Last week the Trump administration ended the deal that was made between Major League Baseball (MLB) and Cuba. The deal allowed Cuban players to legally emigrate to the U.S. without defecting from their home country. The deal was made during the Obama administration as part of an effort to regain contact with Cuba since the Bautista regime. It was a step in the right direction, as far as Cuba-US relations, and a mistake on the administration’s part by removing it.

Details of the deal included a payment to the Cuban Baseball Federation (CBF) being equivalent of 25% of the players’ signing bonus. On the MLB’s end, they could receive an elite prospect. For the CBF, they get to fund the program and create a space where kids can grow up in a place that offers them opportunities to achieve their dreams. The ending of this deal could potentially bolster the underground economy of human trafficking, an industry that’s benefitted criminals all over the Americas. Before this deal was created, players would be smuggled through trade routes, encountering Drug Cartels and other crime organizations on the way to the U.S.

Detractors of this deal say Cuba’s government gets money through the CBF, which is unacceptable to them. Cuba hasn’t been a threat to the U.S. since the 60’s, as the quality of life in the country has nosedived since then. If the average Cuban citizen doesn’t have regular access to food and medicare, how could they raise a legitimate army? In a stagnant and state-controlled economy like Cuba’s, no less? The money the government gets through the CBF is a drop in the bucket, and won’t be nearly enough for that country to go back to what it was pre-Castro. Why should the players suffer the consequences because of an old spat their oppressive government has with the US?
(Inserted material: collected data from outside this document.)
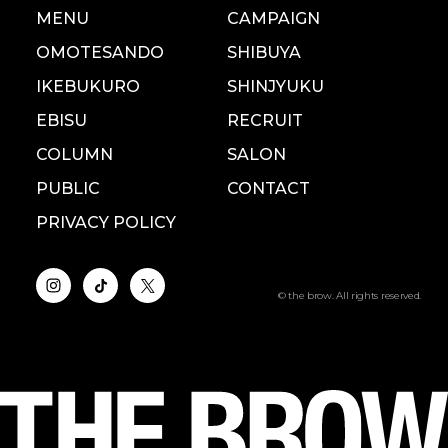
MENU
CAMPAIGN
OMOTESANDO
SHIBUYA
IKEBUKURO
SHINJYUKU
EBISU
RECRUIT
COLUMN
SALON
PUBLIC
CONTACT
PRIVACY POLICY
© the brow. All rights reserved.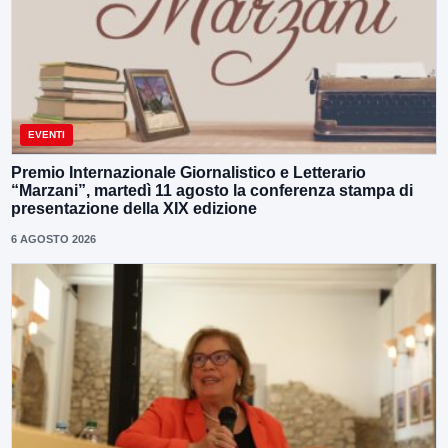
EVENTI
Premio Internazionale Giornalistico e Letterario
“Marzani”, martedì 11 agosto la conferenza stampa di
presentazione della XIX edizione
6 AGOSTO 2026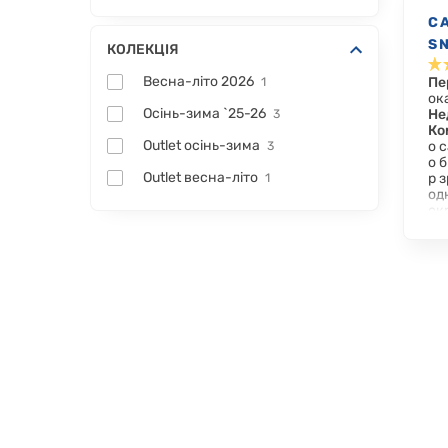
С
S
КОЛЕКЦІЯ
Весна-літо 2026
Пе
1
ок
Осінь-зима `25-26
Не
3
Ко
Outlet осінь-зима
о 
3
о 
Outlet весна-літо
р 
1
од
окр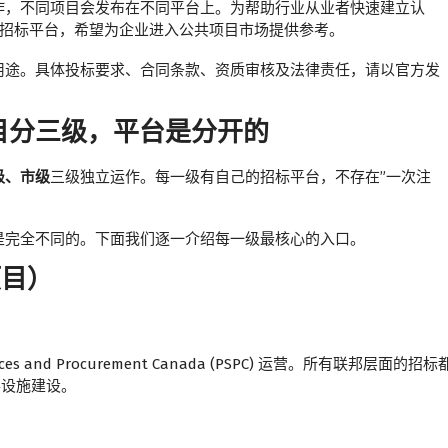
作，不同项目会发布在不同平台上。为帮助行业从业者快速建立认
府项目招标平台，希望为企业进入公共项目市场提供参考。
用途。具体投标要求、合同条款、资质审核及法律责任，请以官方发
目分三级，平台是分开的
级、市级
三级独立运作。每一级有自己的招标平台，不存在”一次注
是完全不同的。下面我们逐一介绍每一级最核心的入口。
项目）
 and Procurement Canada (PSPC) 运营。所有联邦层面的招标
事设施建设。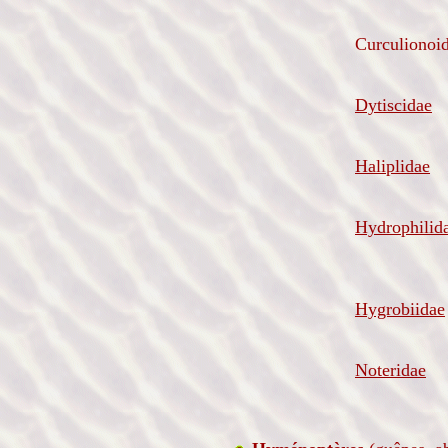
Curculionoi
Dytiscidae
Haliplidae
Hydrophilid
Hygrobiidae
Noteridae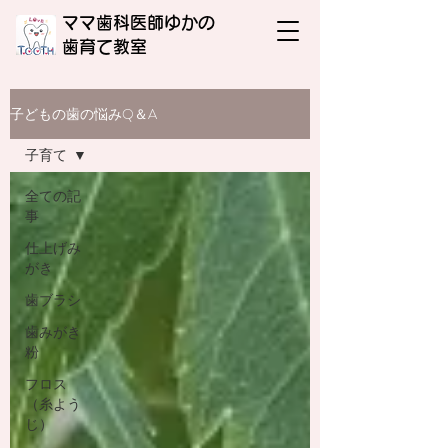
ママ歯科医師ゆかの
​歯育て教室
子どもの歯の悩みQ＆A
子育て
全ての記
事
仕上げみ
がき
歯ブラシ
歯みがき
粉
フロス
（糸よう
じ）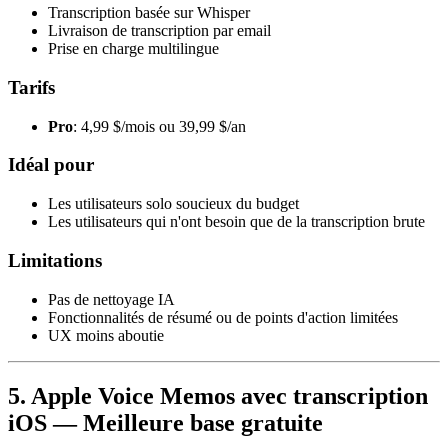
Transcription basée sur Whisper
Livraison de transcription par email
Prise en charge multilingue
Tarifs
Pro
: 4,99 $/mois ou 39,99 $/an
Idéal pour
Les utilisateurs solo soucieux du budget
Les utilisateurs qui n'ont besoin que de la transcription brute
Limitations
Pas de nettoyage IA
Fonctionnalités de résumé ou de points d'action limitées
UX moins aboutie
5. Apple Voice Memos avec transcription
iOS — Meilleure base gratuite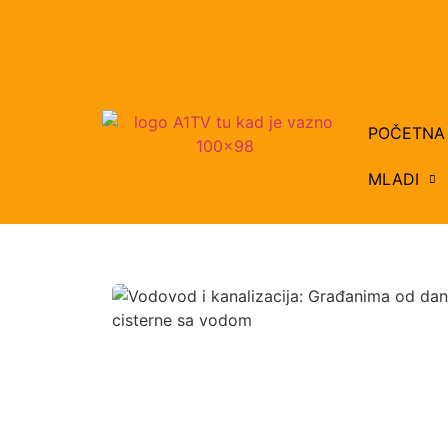
POČETNA
MLADI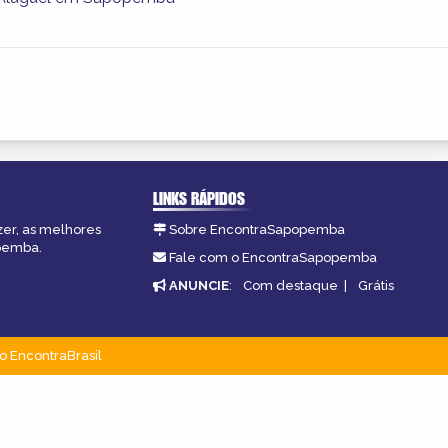
LINKS RÁPIDOS
zer, as melhores
Sobre EncontraSapopemba
opemba.
Fale com o EncontraSapopemba
ANUNCIE
:
Com destaque
|
Grátis
o EncontraBrasil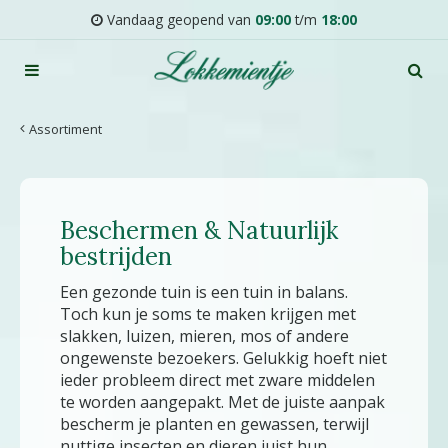
G
Vandaag geopend van
09:00
t/m
18:00
a
n
a
a
r
Assortiment
c
o
n
t
Beschermen & Natuurlijk
e
n
bestrijden
t
Een gezonde tuin is een tuin in balans.
Toch kun je soms te maken krijgen met
slakken, luizen, mieren, mos of andere
ongewenste bezoekers. Gelukkig hoeft niet
ieder probleem direct met zware middelen
te worden aangepakt. Met de juiste aanpak
bescherm je planten en gewassen, terwijl
nuttige insecten en dieren juist hun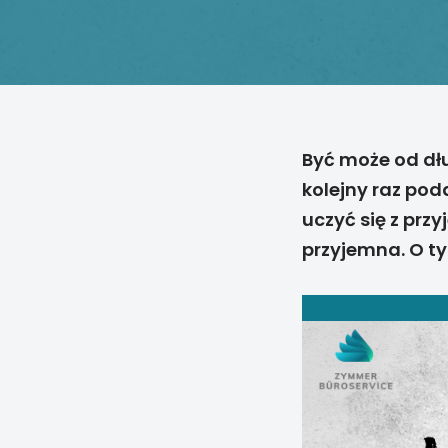
Być może od dł
kolejny raz pod
uczyć się z prz
przyjemna. O ty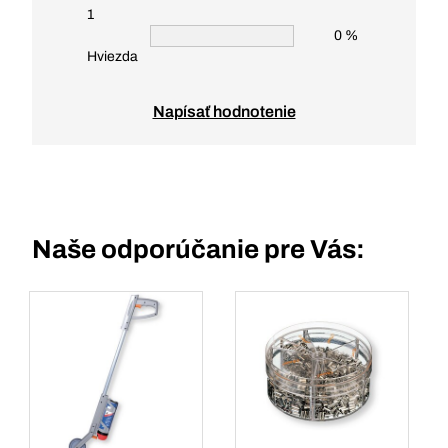
1
0 %
Hviezda
Napísať hodnotenie
Naše odporúčanie pre Vás: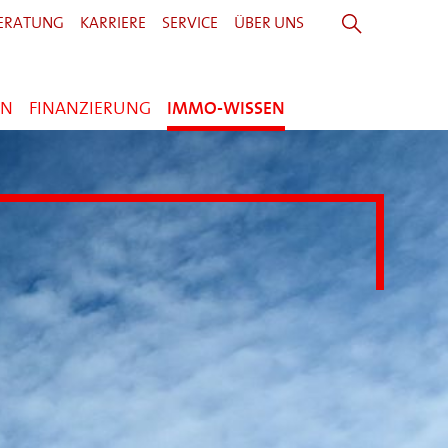
ERATUNG
KARRIERE
SERVICE
ÜBER UNS
EN
FINANZIERUNG
IMMO-WISSEN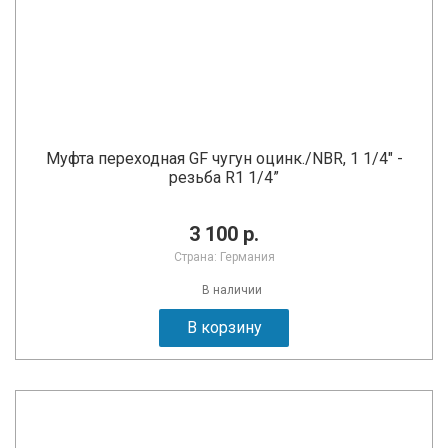
Муфта переходная GF чугун оцинк./NBR, 1 1/4" -
резьба R1 1/4”
3 100 р.
Страна: Германия
В наличии
В корзину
The nixing of this deal comes off as Trump pandering to red scare fanatics. It makes even less sense considering we also do business with countries like China and Saudi Arabia, whose governments actions are in opposition to what we value as Americans. The Cuba deal was great, as it gave prospects a chance to follow their dreams without leaving their family for good. Sports and politics in our society have been connected for better or worse. This time the latter rang true, with the fans losing out in the end.